Des Guérini à la mafia, des ordures pas très légales

Slate.fr, mis à jour le 08.09.2011 à 20 h 14

Le président PS du conseil général des Bouches-du-Rhône a été mis en examen dans le cadre d’une affaire concernant des marchés publics, notamment ceux de ramassage des déchets. Ce n'est pas la première fois que les ordures se retrouvent dans des affaires de société.

Des membres de la sécurité civile ramassent les ordures à Marseille, au 9e jour de grève des éboueurs de la ville, le 20 octobre 2010. REUTERS/Jean-Paul Pelissier

Des membres de la sécurité civile ramassent les ordures à Marseille, au 9e jour de grève des éboueurs de la ville, le 20 octobre 2010. REUTERS/Jean-Paul Pelissier

Le président PS du conseil général des Bouches-du-Rhône, Jean-Noël Guérini, a été convoqué le 8 septembre par le juge d’instruction Charles Duchaine. Il a été mis en examen pour association de malfaiteurs (c’est-à-dire le fait de préparer à plusieurs la commission d’infractions graves), prise illégale d'intérêt et trafic d'influence, dans le cadre d’une affaire sur des marchés publics présumés frauduleux, notamment dans le domaine du ramassage des déchets. Son frère Alexandre a déjà été mis en examen puis incarcéré entre décembre 2010 et mai 2011 pour cette même affaire.

Cette histoire de poubelle remonte à 2004 explique L'Express: cette année-là, la Smae, société de traitement des ordures d’Alexandre Guérini, remporte le marché pour exploiter –et étendre– une décharge à La Ciotat, pour le compte de l’agglomération d’Aubagne. Le maire UMP de La Ciotat s’y oppose, et le conseil général (dirigé par Jean-Noël Guérini) préempte alors le terrain d’extension prévu, soi-disant pour préserver son paysage et milieu naturel.

Sauf que le conseil général vote le même jour une subvention à Aubagne dédiée à l’extension de la décharge sur ce même terrain.

Deux ans plus tard, la préfecture des Bouches-du-Rhône cède le terrain à Aubagne (ce qui fait les affaires d’Alexandre Guérini), après une commission permanente à laquelle a pris part Jean-Noël Guérini.

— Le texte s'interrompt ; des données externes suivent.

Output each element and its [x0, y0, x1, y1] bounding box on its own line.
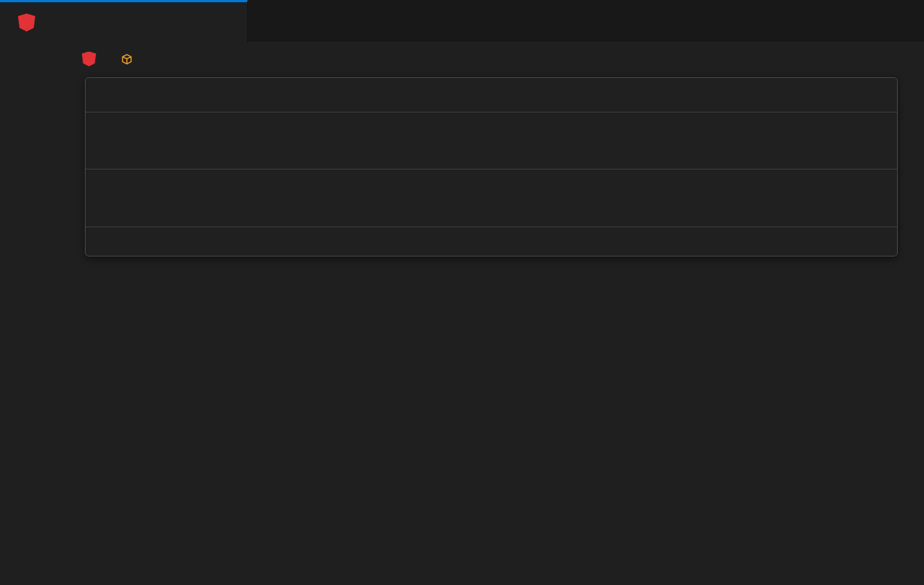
angular-icon: [18, 14, 35, 32]
tab-products-module[interactable]: [0, 0, 248, 43]
tab-strip-empty: [248, 0, 924, 43]
hover-eslint-diagnostic: [86, 112, 897, 169]
breadcrumb: [0, 43, 924, 75]
hover-module-info: [86, 169, 897, 226]
hover-ts-diagnostic: [86, 78, 897, 112]
hover-popup: [85, 77, 898, 256]
angular-file-icon: [82, 52, 96, 67]
hover-actions: [86, 226, 897, 256]
code-editor[interactable]: [0, 75, 924, 260]
tab-bar: [0, 0, 924, 43]
class-symbol-icon: [120, 52, 134, 66]
hover-zone: [0, 77, 924, 260]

En 2005, une autre histoire de déchetterie occupe les frères, durant laquelle Jean-Noël Guérini passe des coups de fils et demande des services à d’autres élus pour régler «les problèmes» de son frère.

Quand le juge Charles Duchaine ouvre son dossier en avril 2009, il ne faut que deux semaines avant qu’arrive sur son bureau la retranscription d’une conversation entre les deux frères:

Jean-Noël - ... Il me dit bon, il me dit, l'enquête préliminaire sera ouverte. A mon avis, ça doit être pour les décharges, Alex.

Alexandre - Hé, qu'est-ce que tu veux que ce soit?

Jean-Noël - Hum, mais de toute façon au bout de trois ans y a prescription, ils peuvent rien faire (...)

Alexandre - Ouais, dis-moi... Euh... Demande le service que c'est quand même.

Jean-Noël - Oui, oui, demain, hein.

Alexandre - Avec précision, bien sûr, demain.

Les poubelles de l'illégalité

Ce n’est pas la première fois que les ordures se retrouvent au milieu d’affaires pas très légales. A Naples, par exemple, comme l’expliquait notre grand frère Slate.com en 2008, c'est la mafia qui cherche en permanence un secteur facile d’entrée et qui rapporte.

Pourquoi la mafia aime-t-elle tant les ordures? L’avantage du monopole sur le ramassage des déchets, c’est qu'il est légal et que les contrats publics rapportent gros (même si l’argent du racket de poubelles n’est pas grand-chose à côté de celui de la drogue ou du jeu). Il ne vous faut qu’un camion et quelques costauds pour vous faire de l’argent et il n’y a aucun risque que la demande diminue, c’est donc bien plus simple à gérer qu’un casino ou même une épicerie.

Cet amour pour les poubelles se retrouve un peu partout dans le monde. Dans certaines zones de Taiwan, des gangs creusent des berges, vendent les graviers à des entreprises de construction puis remplissent les trous avec les ordures qu’ils ont collectées. Les chefs du crime organisé géorgien se sont lancés [PDF] dans le transport des déchets quand il a été privatisé dans la ville de Tbilisi. A New York, la Cosa Nostra a plus ou moins contrôlé le ramassage des ordures des années 1950 jusqu’aux années 1990, lorsque Rudy Giuliani y a mis fin en devenant maire.